PUBLISHED: Mar 28, 2014 05:03pm

Whale noises might hamper search for black box, says marine expert

Blue Whale Balaenoptera musculus 29 July 2010 - It is somewhat r

Source: TRP Source:
TRP

Whale sounds are said to pose a challenge to the search and rescue operation in the southern Indian Ocean in efforts to locate MAS Flight MH370's blackbox. — File pic

KUALA LUMPUR, March 28:

The team involved in one of the most challenging hunts for the black box of the missing Malaysia Airlines (MAS) flight MH370 will face yet another obstacle. This time from whales.

Australian news agency news.com.au quoted a marine expert from Curtin University’s Centre for Marine Science and Technology as revealing this challenge.

Dr Alec Duncan told the news agency that oceans were “extremely noisy” places, with noises emitted by marine mammals among the many background sounds posing difficulties to the search mission.

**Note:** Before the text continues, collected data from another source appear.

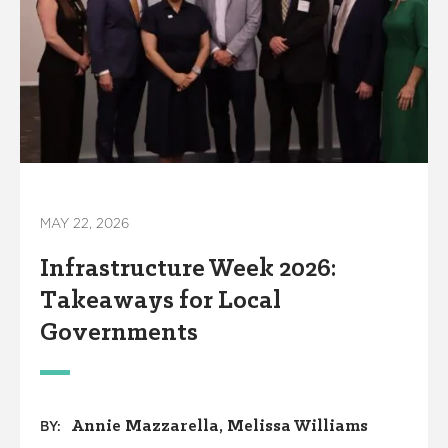
MAY 22, 2026
Infrastructure Week 2026:
Takeaways for Local
Governments
Annie Mazzarella
Melissa Williams
BY: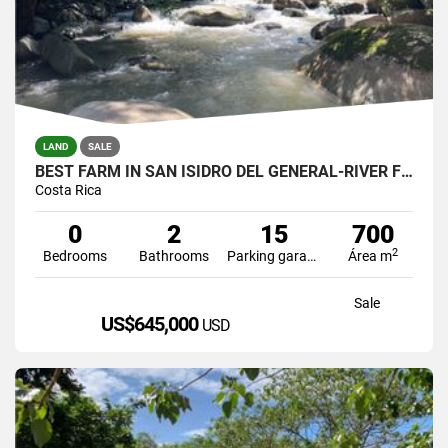
LAND
SALE
BEST FARM IN SAN ISIDRO DEL GENERAL-RIVER FRONT
Costa Rica
0
2
15
700
2
Bedrooms
Bathrooms
Parking garage
Área m
Sale
US$645,000
USD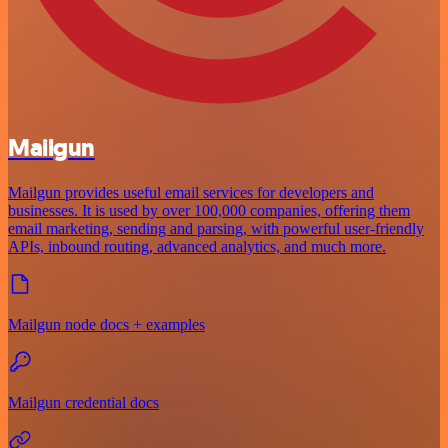
Mailgun
Mailgun provides useful email services for developers and
businesses. It is used by over 100,000 companies, offering them
email marketing, sending and parsing, with powerful user-friendly
APIs, inbound routing, advanced analytics, and much more.
Mailgun node docs + examples
Mailgun credential docs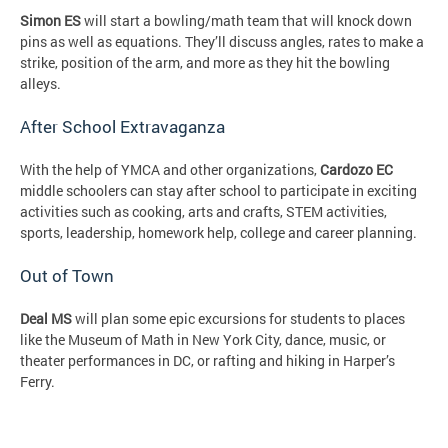
Simon ES
will start a bowling/math team that will knock down
pins as well as equations. They’ll discuss angles, rates to make a
strike, position of the arm, and more as they hit the bowling
alleys.
After School Extravaganza
With the help of YMCA and other organizations,
Cardozo EC
middle schoolers can stay after school to participate in exciting
activities such as cooking, arts and crafts, STEM activities,
sports, leadership, homework help, college and career planning.
Out of Town
Deal MS
will plan some epic excursions for students to places
like the Museum of Math in New York City, dance, music, or
theater performances in DC, or rafting and hiking in Harper’s
Ferry.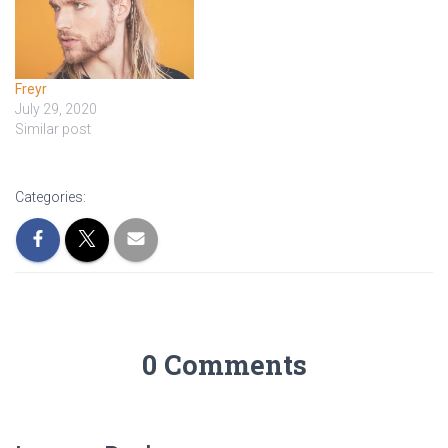
Freyr
July 29, 2020
Similar post
Categories:
0 Comments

“They wouldn’t confuse the signal, but it may make it harder to detect based on the background noise from whales and other sources,” he was quoted as saying.

The news agency reported that the underwater locator beacon attached to a aircraft cockpit voice recorder and flight data recorder, emitted a distinctive ping sound at a frequency of 37.5 kHz once per second while marine mammals made sounds on different frequencies.

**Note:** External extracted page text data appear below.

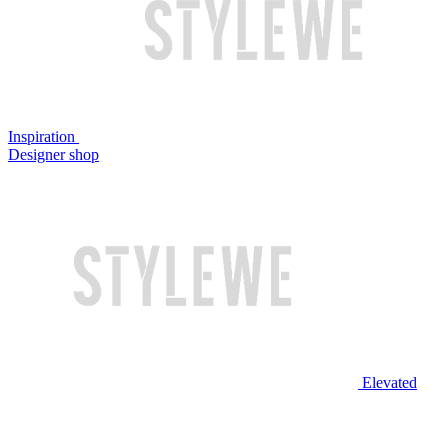
Inspiration
Designer shop
Elevated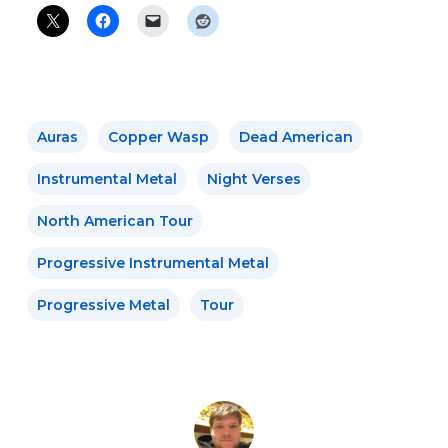
Auras
Copper Wasp
Dead American
Instrumental Metal
Night Verses
North American Tour
Progressive Instrumental Metal
Progressive Metal
Tour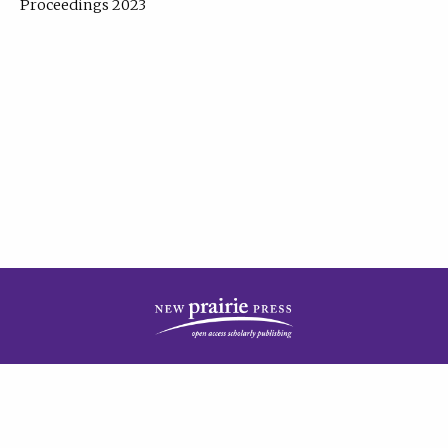
Proceedings 2023
| Published by
New Prairie Press
|
PRIVACY POLICY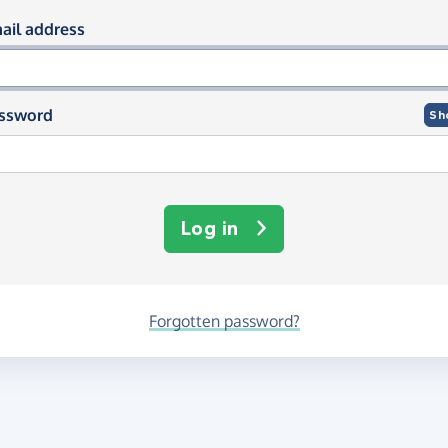
og in using your email and passwor
ail address
ssword
Sh
Log in
Forgotten password?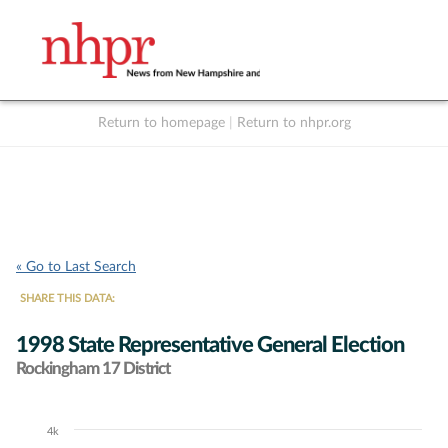
Return to homepage
|
Return to nhpr.org
Listen Live
Support
to NHPR
NHPR
« Go to Last Search
SHARE THIS DATA:
1998 State Representative General Election
Rockingham 17 District
4k
Chart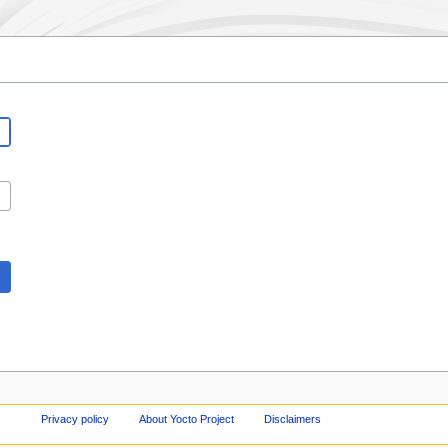
Privacy policy
About Yocto Project
Disclaimers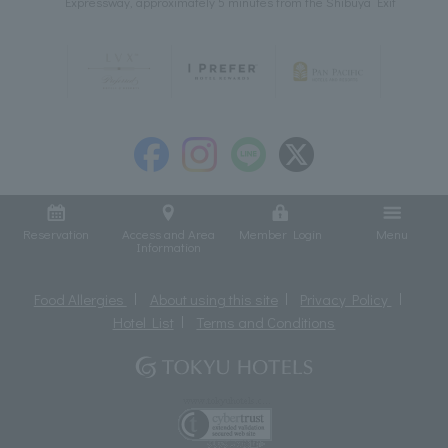
Expressway, approximately 5 minutes from the Shibuya Exit
Reservation
Access and Area
Member Login
Menu
Information
Food Allergies
About using this site
Privacy Policy
Hotel List
Terms and Conditions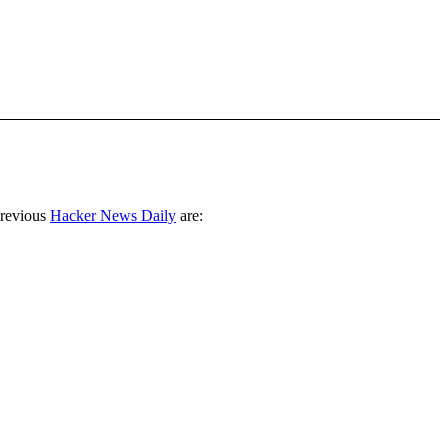
previous
Hacker News Daily
are:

Duncan said the search team would need to get as close as possible to the beacon to limit sound absorption within the water and interference.

“The Southern Ocean is a hell of a noisy place because of the weather,” news.com.au quoted Duncan.

“It’s not a calm part of the world and that will limit the detection range.

“There’s quite a lot of things going on.”

The search area for MH370 has been updated today following a new credible lead, according to the Australian Maritime Safety Authority (Amsa).

Based on information given by the international investigation team in Malaysia, Amsa, in its statement, said the search would now “shift to an area 1,100km to the northeast”.

The decision to shift  followed advice from the Australian Transport Safety Bureau (ATSB), saying it was the most credible lead to where the debris might be located.

Australia is currently taking the lead in the search and rescue operation for the missing MH370 in the southern Indian Ocean.

It was earlier reported that satellite data from China as well as Australia, and later France, indicated possible debris sighting 2,500km south west of Perth.

The search and rescue operation faced deteriorating weather conditions yesterday and had to  call off operations just before noon.

It resumed this morning as weather conditions had reportedly improved. A Chinese Ilyushin IL-76 aircraft took off from Pearce Base in Perth and headed towards the search area.

Another 9 aircraft have also been tasked to participate in today’s search.

According to Amsa, the new search area is roughly 319,000 square kilometres and estimated to be 1,850km west of Perth.

“The new information is based on continuing analysis of radar data between the South China Sea and the Straits of Malacca before radar contact was lost,” the statement said, adding that analysis indicated the plane was travelling faster than previously estimated.